Photo courtesy of The Orchard

The documentary opens up with a father and son heading to a hunting blind. They climb inside, and the discuss the strategy for getting a big deer. The son can barely control his excitement when done deer appear in their line of fire. The father gives the son last minute advice, and then the son shoots a deer. The father takes the gun from the son and fires the kill shot. They drop down from the blind and admire the deer they shot. The father poses the son with the buck and takes a couple of pictures. The father says his son is now ready for the big trophies.

We cut to a truck driving in South Africa along a road that has some Rhinos run by it. A woman gets out and shoots a tranquilizer dart at a big rhino. More men get out of the truck, and they start measuring the rhino. Using a portable electric saw, the workers cut off the rhinos two horns. The woman next gives the rhino a shot to wake him up. A proud man by the name of John Hume explains that they will cut off the horns of this rhino again in two years because the poachers would rather kill a rhino with long horns. The rancher says, “If the rhino could talk, he would say that he is happy to sacrifice his horns in order to save my life.” As we see the men saw off another rhino’s horn, the rancher says that he has the solution to saving the rhinos.


Photo courtesy of The Orchard

We cut to a lamb farm in Texas where a farmer, Philip Glass, talks about his raising lambs for high-end grocery stores and a few select restaurants. He tells the camera that he loves his lambs, even the ones that will wind up as lamp chops on somebodies table. We cut to a ranch in South Africa where workers are struggling to capture a big crocodile. The men finally catch the crock and begin measuring it, preparing it for transport. The camera interviews Christo Gomes from a safari ranch where people can hunt cocks, rhinos, lions, and other big-game animals. They raise some of the animals to be breeding stock, and others are meant to be killed by hunters who pay thousands of dollars for the privilege. The interview is interrupted by the news that a crock has escaped. The men find the crock walking across the bridge and recapture him.

In the year 1900, there were 500,000 rhinos in the world. Today there are less than 30000. Since 1970, the world has lost over 60 percent of all wild animals. Trophy, brought to us by the directing team of Christina Clusiau and Shaul Schwarz, is an even-handed look at the big-game hunting business, its hunters and one man who is trying to save the rhinos. Rancher Philip Glass has a dream to hunt the ‘big five’ (rhino, lion, elephant, leopards, water buffalo) and sees himself as a conservationist. He admires the beauty of the animal that he has just killed.
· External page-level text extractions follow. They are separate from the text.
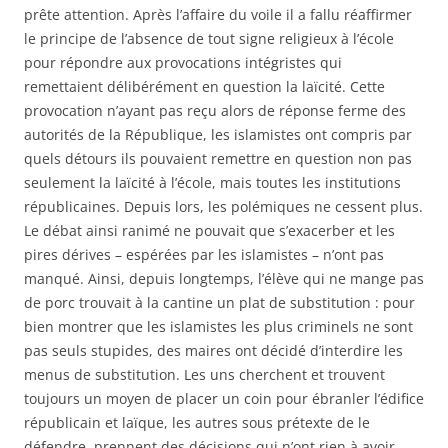
prête attention. Après l’affaire du voile il a fallu réaffirmer
le principe de l’absence de tout signe religieux à l’école
pour répondre aux provocations intégristes qui
remettaient délibérément en question la laïcité. Cette
provocation n’ayant pas reçu alors de réponse ferme des
autorités de la République, les islamistes ont compris par
quels détours ils pouvaient remettre en question non pas
seulement la laïcité à l’école, mais toutes les institutions
républicaines. Depuis lors, les polémiques ne cessent plus.
Le débat ainsi ranimé ne pouvait que s’exacerber et les
pires dérives – espérées par les islamistes – n’ont pas
manqué. Ainsi, depuis longtemps, l’élève qui ne mange pas
de porc trouvait à la cantine un plat de substitution : pour
bien montrer que les islamistes les plus criminels ne sont
pas seuls stupides, des maires ont décidé d’interdire les
menus de substitution. Les uns cherchent et trouvent
toujours un moyen de placer un coin pour ébranler l’édifice
républicain et laïque, les autres sous prétexte de le
défendre, prennent des décisions qui n’ont rien à avoir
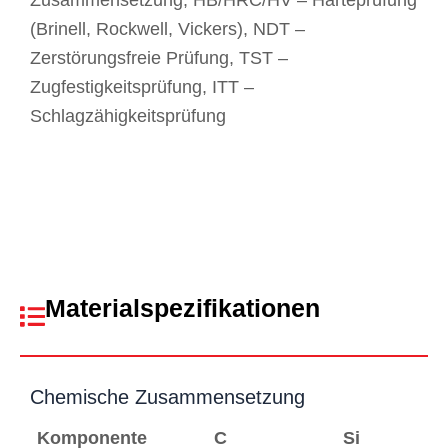
Zusammensetzung, HB/HRC/HV – Härteprüfung
(Brinell, Rockwell, Vickers), NDT –
Zerstörungsfreie Prüfung, TST –
Zugfestigkeitsprüfung, ITT –
Schlagzähigkeitsprüfung
Materialspezifikationen
Chemische Zusammensetzung
Komponente
C
Si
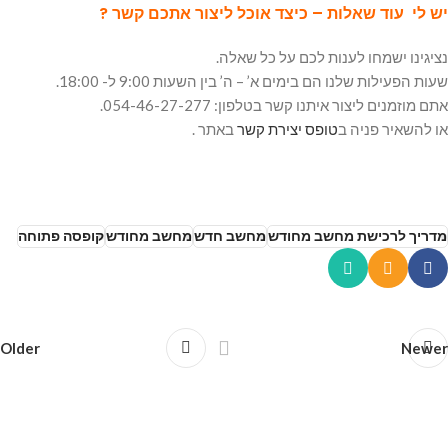
יש לי עוד שאלות – כיצד אוכל ליצור אתכם קשר ?
נציגינו ישמחו לענות לכם על כל שאלה.
שעות הפעילות שלנו הם בימים א’ – ה’ בין השעות 9:00 ל- 18:00.
אתם מוזמנים ליצור איתנו קשר בטלפון: 054-46-27-277.
או להשאיר פניה ב
טופס יצירת קשר
באתר .
מדריך לרכישת מחשב מחודש
מחשב חדש
מחשב מחודש
קופסה פתוחה
Older
Newer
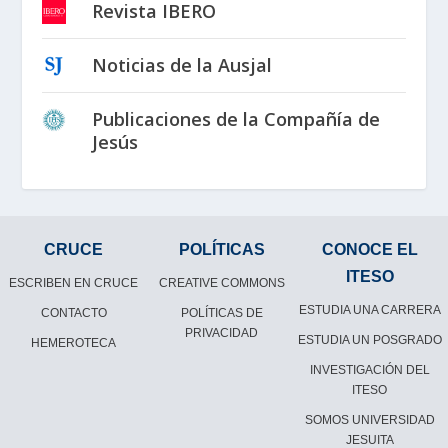
Revista IBERO
Noticias de la Ausjal
Publicaciones de la Compañía de
Jesús
CRUCE
POLÍTICAS
CONOCE EL
ITESO
ESCRIBEN EN CRUCE
CREATIVE COMMONS
ESTUDIA UNA CARRERA
CONTACTO
POLÍTICAS DE
PRIVACIDAD
ESTUDIA UN POSGRADO
HEMEROTECA
INVESTIGACIÓN DEL
ITESO
SOMOS UNIVERSIDAD
JESUITA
Early in the film, Glass tells a story about how his mother told him not to shoot redbirds. Of course, he did, describing how he held it in his hand, and Glass says, “I realized that I could not have loved that redbird more, even though it was dead.” Christo Gomes believes he is saving the species of lions by breeding them on his ranch, even though some of them will be killed by hunters sometimes paying hundreds of thousands of dollars for a chance to kill one. He does have a point as there are more lions in South Africa now than there were at the turn of the century.
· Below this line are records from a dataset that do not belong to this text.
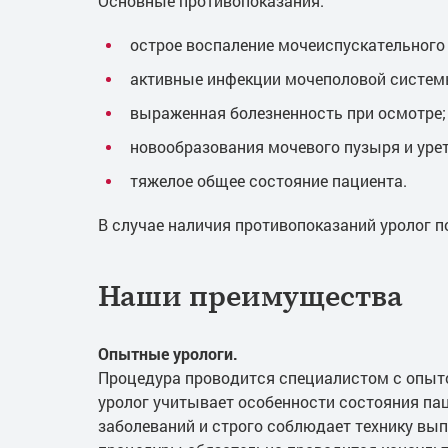
Основные противопоказания:
острое воспаление мочеиспускательного 
активные инфекции мочеполовой систем
выраженная болезненность при осмотре;
новообразования мочевого пузыря и уре
тяжелое общее состояние пациента.
В случае наличия противопоказаний уролог 
Наши преимущества
Опытные урологи.
Процедура проводится специалистом с опыто
уролог учитывает особенности состояния па
заболеваний и строго соблюдает технику вы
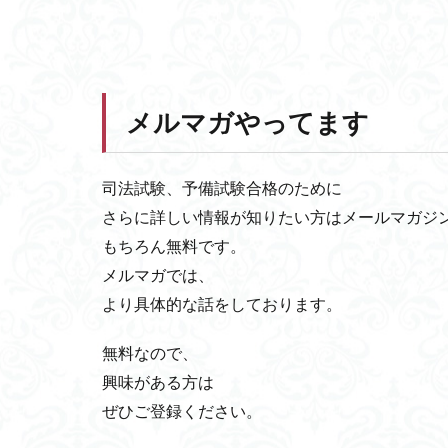
メルマガやってます
司法試験、予備試験合格のために
さらに詳しい情報が知りたい方はメールマガジ
もちろん無料です。
メルマガでは、
より具体的な話をしております。
無料なので、
興味がある方は
ぜひご登録ください。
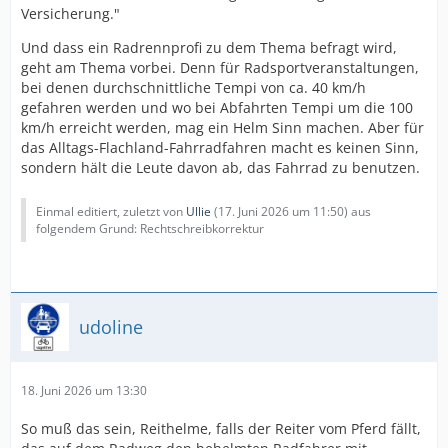
Versicherung."
Und dass ein Radrennprofi zu dem Thema befragt wird,
geht am Thema vorbei. Denn für Radsportveranstaltungen,
bei denen durchschnittliche Tempi von ca. 40 km/h
gefahren werden und wo bei Abfahrten Tempi um die 100
km/h erreicht werden, mag ein Helm Sinn machen. Aber für
das Alltags-Flachland-Fahrradfahren macht es keinen Sinn,
sondern hält die Leute davon ab, das Fahrrad zu benutzen.
Einmal editiert, zuletzt von
Ullie
(
17. Juni 2026 um 11:50
) aus
folgendem Grund: Rechtschreibkorrektur
udoline
18. Juni 2026 um 13:30
So muß das sein, Reithelme, falls der Reiter vom Pferd fällt,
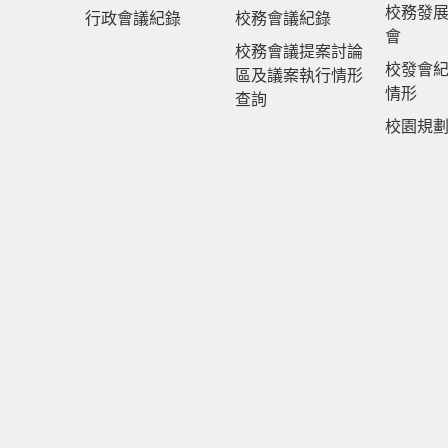
校務發
行政會議紀錄
校務會議紀錄
會
校務會議提案討論
校發會
區及議案執行情形
情形
查詢
校園規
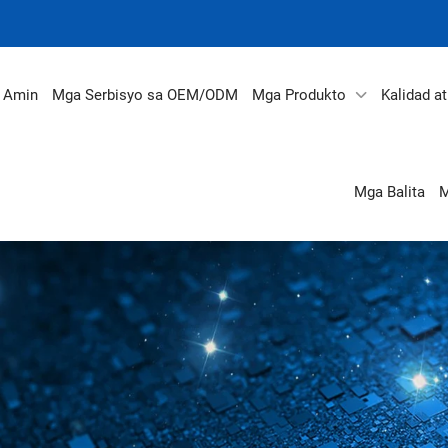
a Amin
Mga Serbisyo sa OEM/ODM
Mga Produkto
Kalidad a
Mga Balita
M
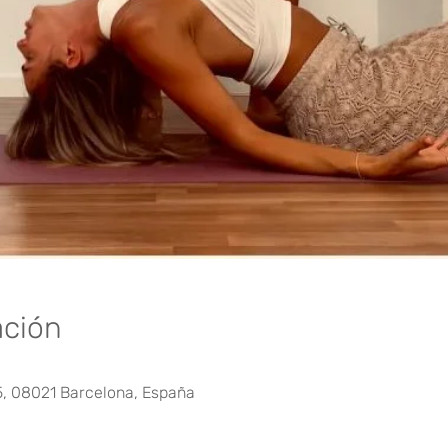
ación
5, 08021 Barcelona, España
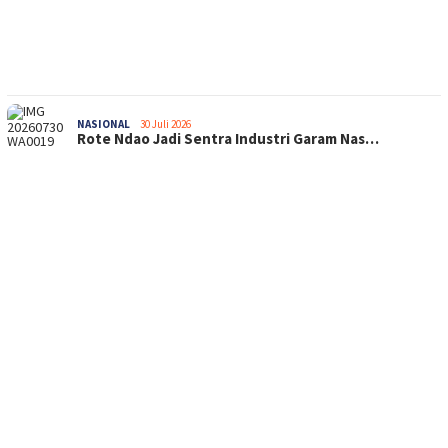
NASIONAL
30 Juli 2026
Rote Ndao Jadi Sentra Industri Garam Nas…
Photo courtesy of The Orchard

Early in the film, we go to Las Vegas to see the largest big-game hunter convention in the world. We see just how huge the big-game industry is with stuffed animals; even elephants adorn the convention floor. It’s very evident that money drives the big-game industry and is aimed at wealthy Americans. While the film shows both sides of the conservation business, it does show a lot of animals being shot, and several times in the movie, we see (and hear) animals in deep distress as they slowly die. A particularly horrific sequence is a hunter is shooting a crocodile in a man-made pond. His first two shots don’t kill the animal, and a worker has to drag the dying animal out of the pond so the hunter can shoot it again. The hunter then picks up his beer and lighting a cigarette to celebrate the kill. There is a heartbreaking scene of a rhino that has been killed and sliced up, rotting under the sun as its baby is running around his mother crying.
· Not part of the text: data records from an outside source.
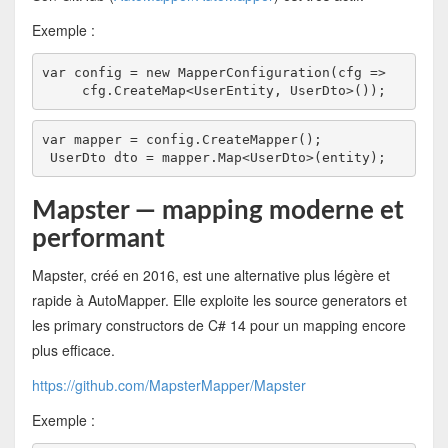
Exemple :
var config = new MapperConfiguration(cfg =>
     cfg.CreateMap<UserEntity, UserDto>());
var mapper = config.CreateMapper();
 UserDto dto = mapper.Map<UserDto>(entity);
Mapster — mapping moderne et
performant
Mapster, créé en 2016, est une alternative plus légère et
rapide à AutoMapper. Elle exploite les source generators et
les primary constructors de C# 14 pour un mapping encore
plus efficace.
https://github.com/MapsterMapper/Mapster
Exemple :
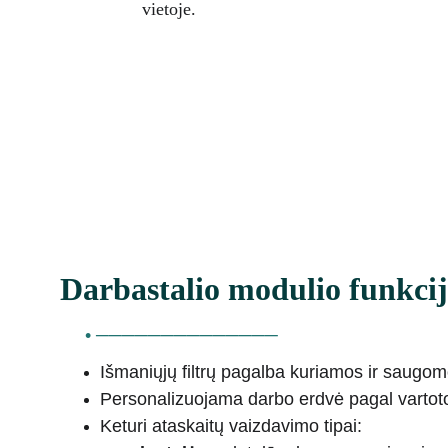
vietoje.
Darbastalio modulio funkcij
     • ──────────────
Išmaniųjų filtrų pagalba kuriamos ir saugom
Personalizuojama darbo erdvė pagal vartotoj
Keturi ataskaitų vaizdavimo tipai:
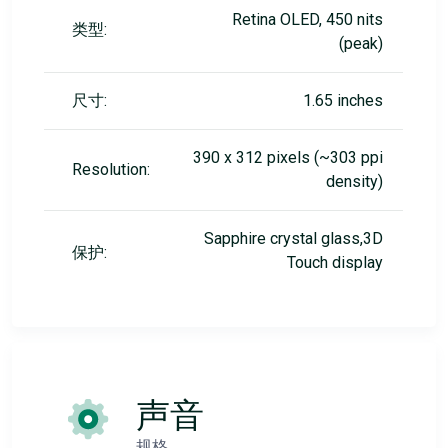
Retina OLED, 450 nits
类型:
(peak)
尺寸:
1.65 inches
390 x 312 pixels (~303 ppi
Resolution:
density)
Sapphire crystal glass,3D
保护:
Touch display
声音
规格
Photo courtesy of The Orchard

Trophy is a complicated and messy business that has no real solution. John Hume, the rhino rancher, has over 1300 rhinos on his ranch and hopes to expand it by 200 each year. Those rhinos come at a price as he has invested millions of dollars in keeping the ranch going. The irony is that he has probably 50 million dollars’ worth of rhino horn but can’t sell it because the South African government has banned it. The ban, making the rhino horn more valuable, has done the opposite of what it was intended to stop; poaching of rhinos has increased threefold. A game warden who looks for poachers is faced with a dilemma when a lion attacks a village, killing all their goats. He has to decide to either hunt down and kill the lion or let it continue to attack the village, with the possibility that next time it will be a person that the lion kills.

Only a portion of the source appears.